I suppose if someone introduced himself today me as a hobo, with Roger Miller’s “King of the Road” echoing in the back of my mind, I might take a step back and tuck my purse a little tighter under my arm.  After all, that ballad of the hobo identified him as knowing “every lock that ain’t locked when no one’s around” and the four-bit room he bought himself doesn’t mention a bath, does it?  But the popular image of a vagabond or tramp is distinctly different that the real meaning of a hobo for hobos are traveling to find work.  And that is one of the things that came to my attention after writing last week’s short story.   The Hobo Minstrel, writing on, explains:

                              A Hobo is a person that travels to work. 
                              A Tramp is a person that travels and won’t work.
                              A Bum is a person that will neither travel [n]or work.

While it was unknown during most of his life, in his last days one of my great-uncles told of hoboing in his youth for the sole purpose of finding work. Growing up on the mountain, when he came of age there was simply no work to be found and coming from a family with very little means he struck out in search of gainful employment.  Born in 1911, Uncle T (as we always knew him) would have been looking for work in the very early days of The Depression. Unfortunately, there seems to be no record of where he traveled or how long he spent on the rails.  But he came home to the mountain and there married and started his family so apparently he found nothing to keep him elsewhere.

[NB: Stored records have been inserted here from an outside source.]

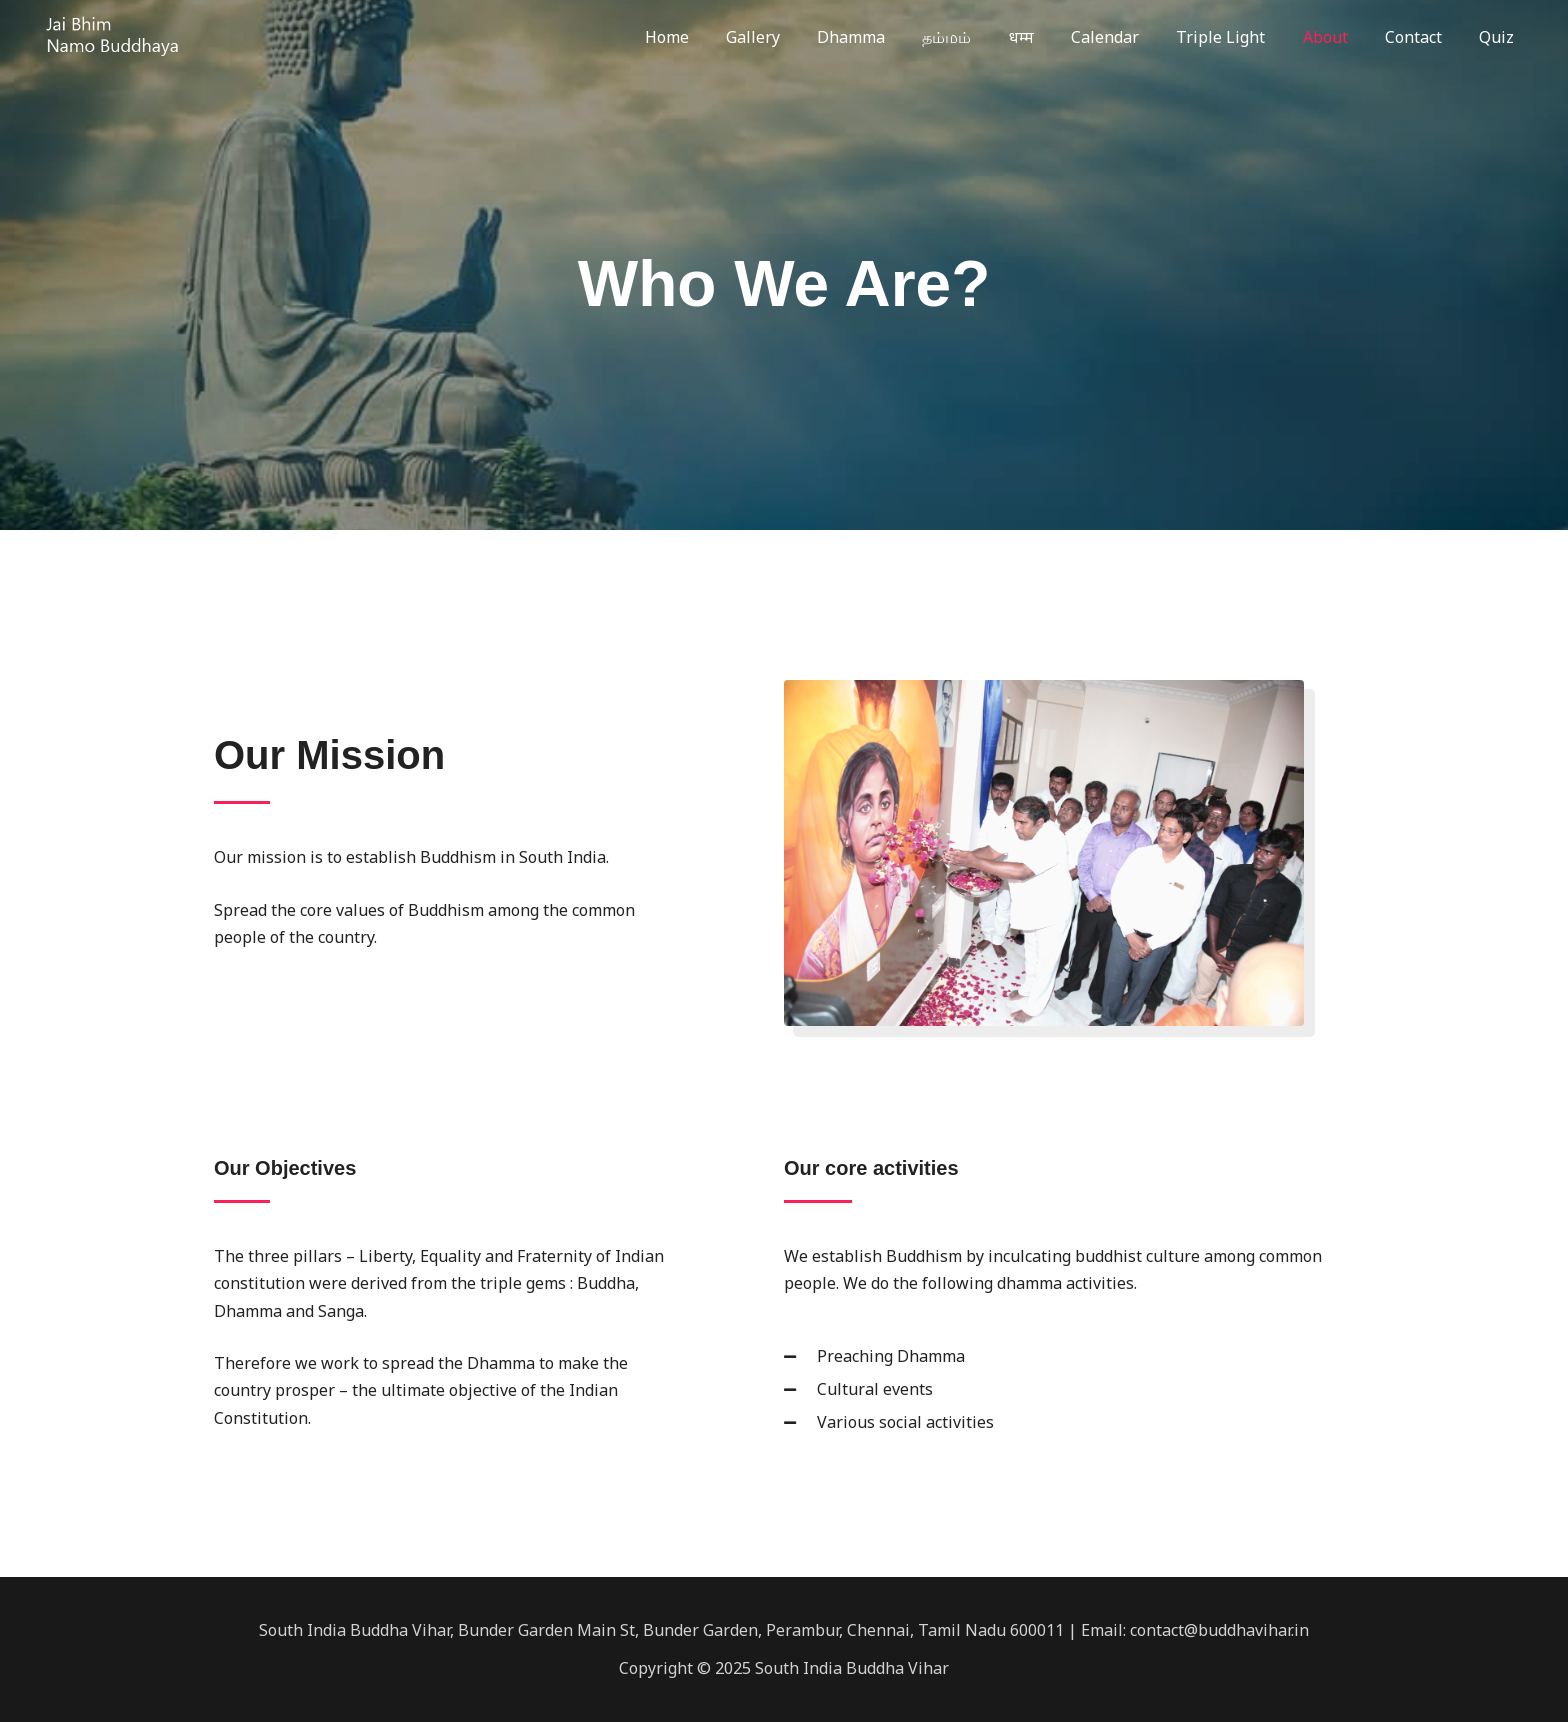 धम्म (1050, 37)
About (1338, 37)
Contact (1421, 37)
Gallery (798, 37)
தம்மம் (981, 37)
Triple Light (1239, 37)
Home (717, 37)
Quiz (1499, 37)
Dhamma (891, 37)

The lack of stories passed on seems to be a common thread.  Ruby Casteel, whose hobo days inspired last week’s story, never talked about his past and what little history they know was passed to his children from their mother.  However, the values he sought to instill in them were surely formed in those early years of neglect and I can’t help but wonder if he found a sense of brotherhood among men he met in his travels.  Uncle T said there were lots of men hopping trains to get to whatever town was rumored to have work available.  Another great uncle, Coy Key, told of trying to head out on the train.  However, he and the cousin he traveled with (he had scads of cousins and I’m afraid I’ve forgotten which one tagged along on this adventure) were quickly put off the train in Harriman by the bull.

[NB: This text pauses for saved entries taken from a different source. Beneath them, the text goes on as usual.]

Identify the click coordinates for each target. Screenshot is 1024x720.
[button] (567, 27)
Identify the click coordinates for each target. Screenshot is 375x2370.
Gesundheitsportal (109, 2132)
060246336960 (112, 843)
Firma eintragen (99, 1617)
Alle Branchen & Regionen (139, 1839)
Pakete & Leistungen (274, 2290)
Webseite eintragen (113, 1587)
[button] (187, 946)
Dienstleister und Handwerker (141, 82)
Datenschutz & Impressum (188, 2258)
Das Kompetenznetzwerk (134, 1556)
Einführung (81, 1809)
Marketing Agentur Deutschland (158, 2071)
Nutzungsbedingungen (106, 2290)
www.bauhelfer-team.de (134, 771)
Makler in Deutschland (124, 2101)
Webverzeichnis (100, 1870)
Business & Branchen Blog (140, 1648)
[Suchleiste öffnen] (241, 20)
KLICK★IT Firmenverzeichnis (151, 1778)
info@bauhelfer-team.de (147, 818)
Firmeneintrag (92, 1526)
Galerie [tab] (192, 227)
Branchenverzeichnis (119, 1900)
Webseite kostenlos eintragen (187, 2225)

Migrant workers still don’t get a good reputation among the rooted members of society – that prejudice no doubt has little more merit than any other prejudice.  I knew a lady who was raised in Wilder in the 1920’s and never knew her father; she lived with the rumors that he was a hobo, even one of a minority race.  Unfortunately that rather sounds like the kind of taunting that unkind school children come up with without a shred of evidence.  Yet the story survived and with no father to put up against such rumors, they seemed to take root in her heart, after all I heard about them fifty or sixty years later.  I guess we could have a huge discussion or even debate on the political ramifications of migrants and it’s always hard to look through antique lenses when we study history.  But I think it’s important to remember the situation that many honest and hard-working men faced in the 1930’s.  Remember that cities had men lined up for soup, American people were actually starving – that’s very different than not being able to afford dinner out on the town which is the extent of poverty many of us have faced.  Moreover, Americans in general were much, much less mobile than we are today.  There is a story of an entire family that passed through the area after walking all the way from Ohio.  They were headed to Florida where they had family and their situation was so dire up north that they were headed south by the only means available to them.  I don’t suppose a whole family can very successfully hobo from Ohio to Florida.

handwritten note on this photo dates it 1933

handwritten note on this photo dates it 1933

It is both sad and a little fascinating to think of these men resorting to this lonesome and dangerous mode of transport and I guess I am impressed by those who opt to be hobos rather than tramps or bums, as The Hobo Minstrel defines them.